ロールズと民医連(3)
地元の政治新聞に気ままに連載させてもらっている話の最後の部分。
ロールズと民医連(3)
「最も困難な人々の視点から考える」という意味合いの言葉は相当前から全日本民医連の方針文書で見ていた気がする。少なくとも2000年の第34回総会のスローガンに「もっとも困っている人々の『最後のよりどころ』としての民医連の存在意義を輝かせよう」という趣旨が現れる。
このときは気づかなかったが、2008年頃からロールズ「正義論」を学び始めてみると、このスローガンとロールズ「格差原理」が類似しているのが気になった。
2000年総会時の全日本民医連会長だった高柳新氏に直接質問してみると、発想は確かにそこにあったということであった。ロールズ「正義論」は日本の医療運動に遠く反映されていたのである。

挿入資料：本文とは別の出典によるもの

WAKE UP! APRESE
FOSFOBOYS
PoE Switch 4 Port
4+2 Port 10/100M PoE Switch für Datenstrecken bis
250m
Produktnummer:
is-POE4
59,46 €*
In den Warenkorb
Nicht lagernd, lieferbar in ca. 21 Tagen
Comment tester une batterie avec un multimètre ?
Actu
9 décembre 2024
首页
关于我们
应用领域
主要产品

そして同じく2008年、全日本民医連は1961年に決定した綱領を改定するための草案を発表したが「日本社会の中で最も困難な状態におかれている人々の命と人権を守る」という一文がその中にあった。
ところが2010年の正式な改定綱領ではその文章は消えている。自分には記憶のないこの変化の理由について教えてくれる人がいて、基本は「誤解されやすい表現は残さず削除」ということであった。削除に反対する人は相当いた模様で、2008年以降の圧倒的な格差と貧困の広がりの中で「最も困難な人々の立場に立った視点」という発想を削除して良かったのかという気が今となってはする。僕も当時全日本民医連の新任理事だったので重い責任がある。

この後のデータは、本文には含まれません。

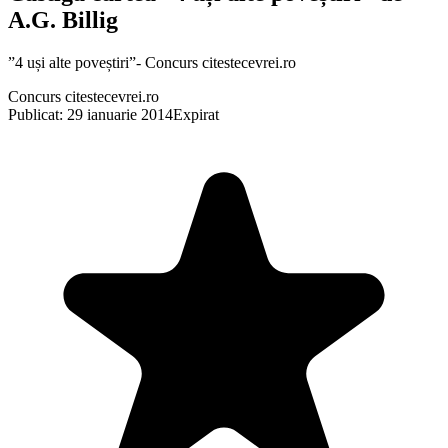
A.G. Billig
”4 uși alte poveștiri”- Concurs citestecevrei.ro
Concurs citestecevrei.ro
Publicat: 29 ianuarie 2014
Expirat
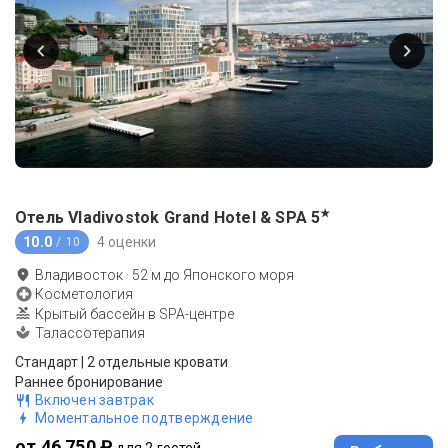
★
Отель Vladivostok Grand Hotel & SPA
5
10.0
4 оценки
/ 10
Владивосток
·
52
м до
Японского моря
Косметология
Крытый бассейн в SPA-центре
Талассотерапия
Стандарт | 2 отдельные кровати
Раннее бронирование
Включен завтрак
Моментальное подтверждение
от 46 750 ₽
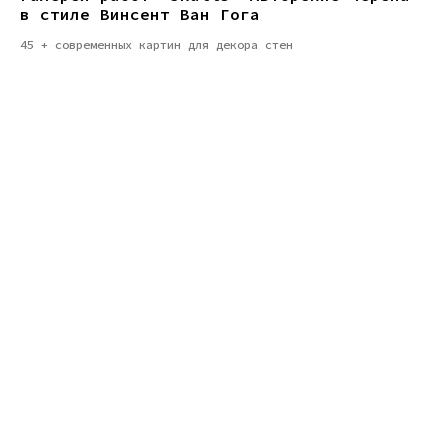
в стиле Винсент Ван Гога
45 + современных картин для декора стен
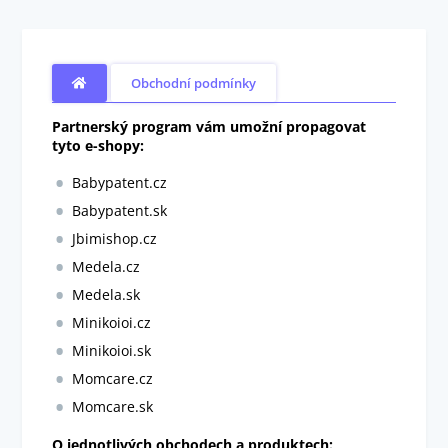
Obchodní podmínky
Partnerský program vám umožní propagovat
tyto e-shopy:
Babypatent.cz
Babypatent.sk
Jbimishop.cz
Medela.cz
Medela.sk
Minikoioi.cz
Minikoioi.sk
Momcare.cz
Momcare.sk
O jednotlivých obchodech a produktech:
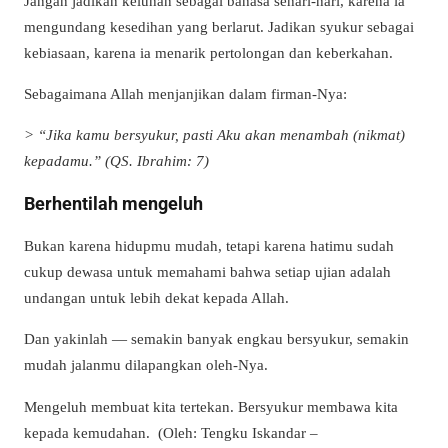
Jangan jadikan keluhan sebagai bahasa sehari-hari, karena ia
mengundang kesedihan yang berlarut. Jadikan syukur sebagai
kebiasaan, karena ia menarik pertolongan dan keberkahan.
Sebagaimana Allah menjanjikan dalam firman-Nya:
> “Jika kamu bersyukur, pasti Aku akan menambah (nikmat)
kepadamu.” (QS. Ibrahim: 7)
Berhentilah mengeluh
Bukan karena hidupmu mudah, tetapi karena hatimu sudah
cukup dewasa untuk memahami bahwa setiap ujian adalah
undangan untuk lebih dekat kepada Allah.
Dan yakinlah — semakin banyak engkau bersyukur, semakin
mudah jalanmu dilapangkan oleh-Nya.
Mengeluh membuat kita tertekan. Bersyukur membawa kita
kepada kemudahan. (Oleh: Tengku Iskandar –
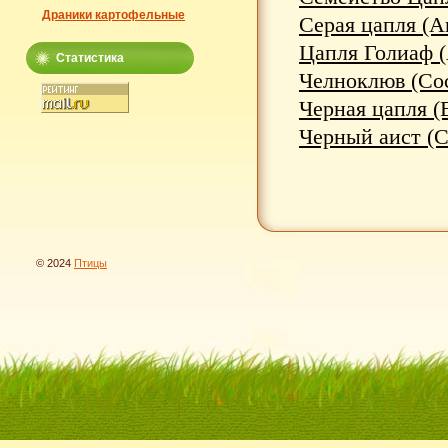
Драники картофельные
Серая цапля (Ar
Цапля Голиаф (A
Статистика
Челноклюв (Coch
Черная цапля (E
Черный аист (Ci
© 2024
Птицы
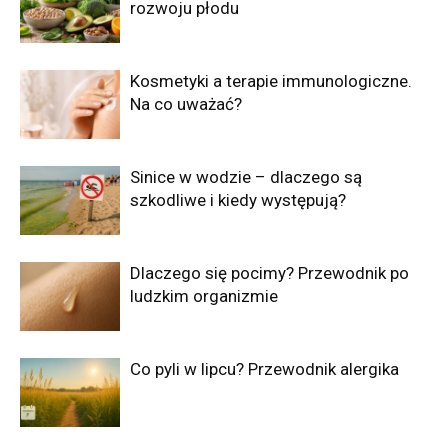
rozwoju płodu
Kosmetyki a terapie immunologiczne.
Na co uważać?
Sinice w wodzie – dlaczego są
szkodliwe i kiedy występują?
Dlaczego się pocimy? Przewodnik po
ludzkim organizmie
Co pyli w lipcu? Przewodnik alergika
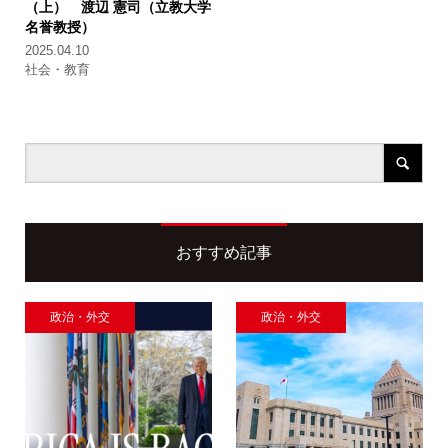
（上） 渡辺 憲司（立教大学
名誉教授）
2025.04.10
社会・教育
おすすめ記事
政治・外交
政治・外交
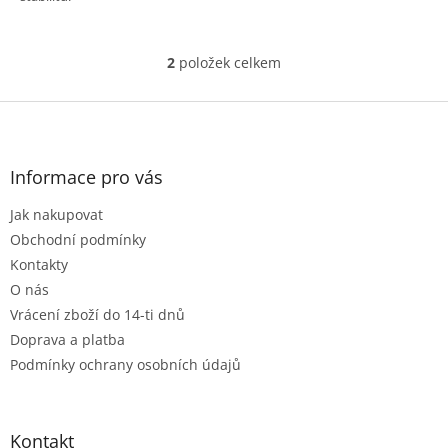
2
položek celkem
O
v
l
Z
á
á
d
p
a
a
Informace pro vás
c
t
í
Jak nakupovat
í
p
r
Obchodní podmínky
v
Kontakty
k
O nás
y
Vrácení zboží do 14-ti dnů
v
ý
Doprava a platba
p
Podmínky ochrany osobních údajů
i
s
u
Kontakt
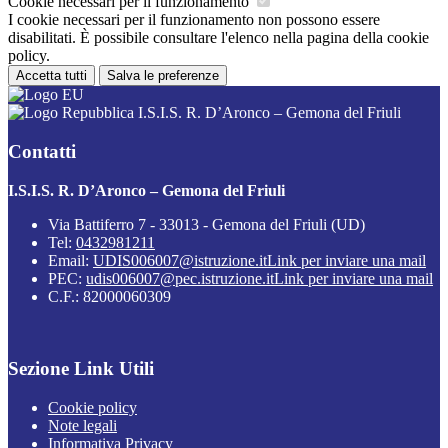
Cookie necessari per il funzionamento
I cookie necessari per il funzionamento non possono essere
disabilitati. È possibile consultare l'elenco nella pagina della cookie
policy.
Accetta tutti
Salva le preferenze
I.S.I.S. R. D’Aronco – Gemona del Friuli
Contatti
I.S.I.S. R. D’Aronco – Gemona del Friuli
Via Battiferro 7 - 33013 - Gemona del Friuli (UD)
Tel:
0432981211
Email:
UDIS006007@istruzione.it
Link per inviare una mail
PEC:
udis006007@pec.istruzione.it
Link per inviare una mail
C.F.: 82000060309
Sezione Link Utili
Cookie policy
Note legali
Informativa Privacy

民医連の歴史は単純な国内情勢論と組織内部の要因のみで論じることなく、世界的な社会・思想状況との関連で論じるべきだと思う。
影響を受けたのはロールズだけはない。よくみんなが口にする「その人らしく生きることを支援する」という理念はインドの経済学者・哲学者アマルティア・センのいう「平等で幅広い可能性(ケイパビリティ)からの選択の自由」に響きあうものだろう。
ただしその可能性の中に、人種・民族主義的差別主義者であることなどは最初から断固排除されている。それはセン以前にロールズの政治哲学によって早くから解明されたことである(正義の第一原理)。つまり、「介護者が外国人だから」という理由で介護者を拒否する被介護者の「その人らしさ」は最初から受容されない。
しかしそのような差別主義者であることをもって介護自体が提供されないこともありえない。ケアされて生きることは基本的な人権である。しかしこうした「ケアの倫理」はロールズの中にはない。それはこれから僕たちがロールズを拡張するものとしてある。